We oppose in vain reality and fiction, this is what I will remember from Nancy Huston’s book. Any human group invents stories that imply actions from that given group. We are driven by stories, social background, country, religion, family story and so on. Stories have an effectiveness in our reality as they push people to action and structure our identities, to this end stories are very much real.
Some of us tend to “embellish facts” like the inhabitants of Marseilles as goes the French cliché of the South. They start from a fact and add what they experienced, thus making the story riveting. They are fully aware that stories are vital and create bonds. In the movie Big Fish by Tim Burton, a father gets on his son’s nerves who cannot seperate fact and fiction in his father’s life anymore. With the son, the viewer ends up realising how
disproportionate is the stress we put on reality/truth, when we should wonder on the liveliness of stories. It does not matter if it is not strictly factual! The tale brought closer together two beings. A beatiful plea for the writer trade…
*This is an attempt to translate the title of her book “L’espèce fabulatrice”, which I have not found online.
Here to get the book in French: https://www.lalibrairie.com/livres/l-espece-fabulatrice_0-587130_9782742791095.html
The little book of interviews with Michel Pastoureau is quick dive into each color through which colors appear as ever evolving social constructs linked to how they are created. I have read it again to write this article and there are too many amasing anecdotes for me to pick one over the others! I will thus let you ead it.
A detour through an Eastern African language shows us very clearly where the colours come from. In Swahili, only 3 colours are adjectives (that have to agree with the rest of the sentence): red –ekundu, black –eusi and white –eupe. Michel Pastoureau reminds us that the 3 structural colours during the Antiquity were white as colourless, black for everything dirty and red as colourful. Can we draw a link?

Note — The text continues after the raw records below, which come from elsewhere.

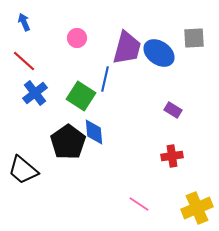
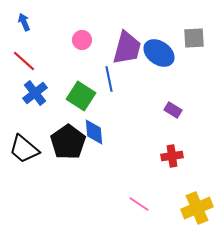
pink circle: moved 5 px right, 2 px down
blue line: moved 4 px right; rotated 25 degrees counterclockwise
black trapezoid: moved 1 px right, 21 px up
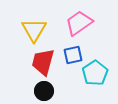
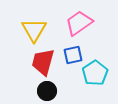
black circle: moved 3 px right
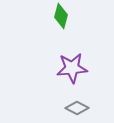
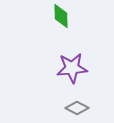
green diamond: rotated 15 degrees counterclockwise
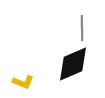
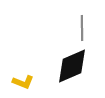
black diamond: moved 1 px left, 2 px down
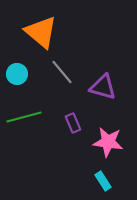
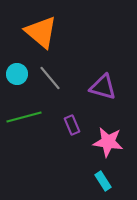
gray line: moved 12 px left, 6 px down
purple rectangle: moved 1 px left, 2 px down
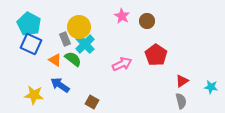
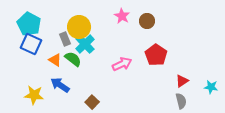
brown square: rotated 16 degrees clockwise
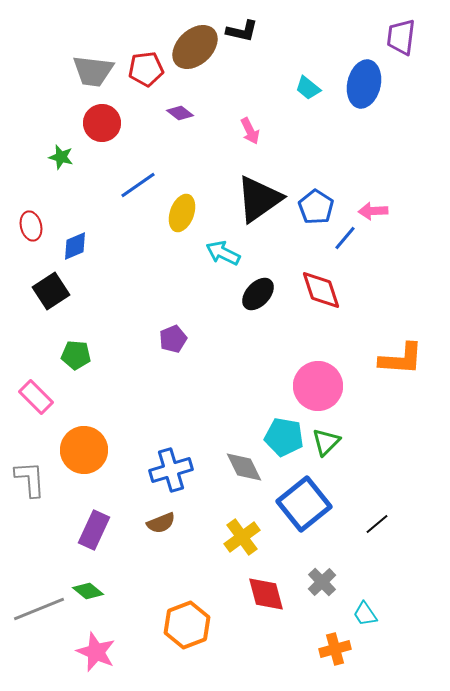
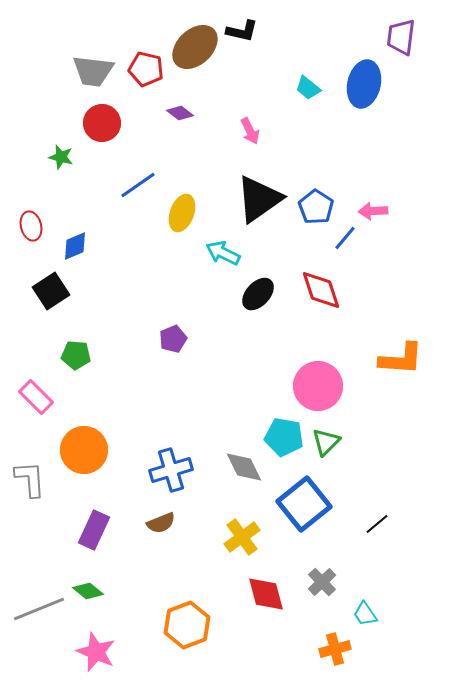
red pentagon at (146, 69): rotated 20 degrees clockwise
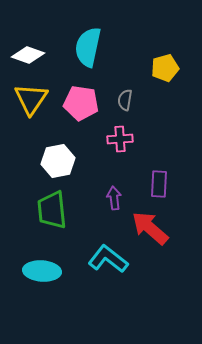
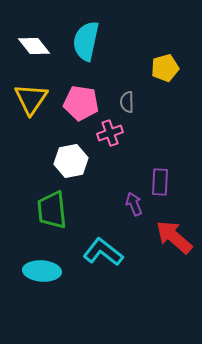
cyan semicircle: moved 2 px left, 6 px up
white diamond: moved 6 px right, 9 px up; rotated 32 degrees clockwise
gray semicircle: moved 2 px right, 2 px down; rotated 10 degrees counterclockwise
pink cross: moved 10 px left, 6 px up; rotated 15 degrees counterclockwise
white hexagon: moved 13 px right
purple rectangle: moved 1 px right, 2 px up
purple arrow: moved 20 px right, 6 px down; rotated 15 degrees counterclockwise
red arrow: moved 24 px right, 9 px down
cyan L-shape: moved 5 px left, 7 px up
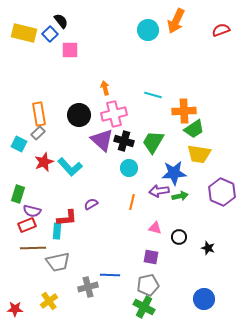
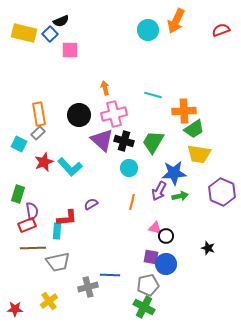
black semicircle at (61, 21): rotated 105 degrees clockwise
purple arrow at (159, 191): rotated 54 degrees counterclockwise
purple semicircle at (32, 211): rotated 114 degrees counterclockwise
black circle at (179, 237): moved 13 px left, 1 px up
blue circle at (204, 299): moved 38 px left, 35 px up
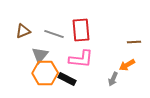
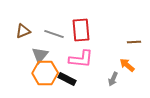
orange arrow: rotated 70 degrees clockwise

The rest of colours in Swahili are made out of elements of the environment:
– colour of turmeric, rangi ya manjano, that is to say yellow
– colour of trees or leaves, rangi ya manjani/kijani, that is to say green
– colour of a prune looking like fruit, rangi ya zambarau, that is to say purple
– colour of the water of peas, rangi ya maji ya kunde, that is to say brown
– colour of ashes, rangi ya majivu, that is to say grey
Some colours are close to English, for instance orange, rangi ya machungwa,or close to French like pink that is to say rose or rangi ya waridi.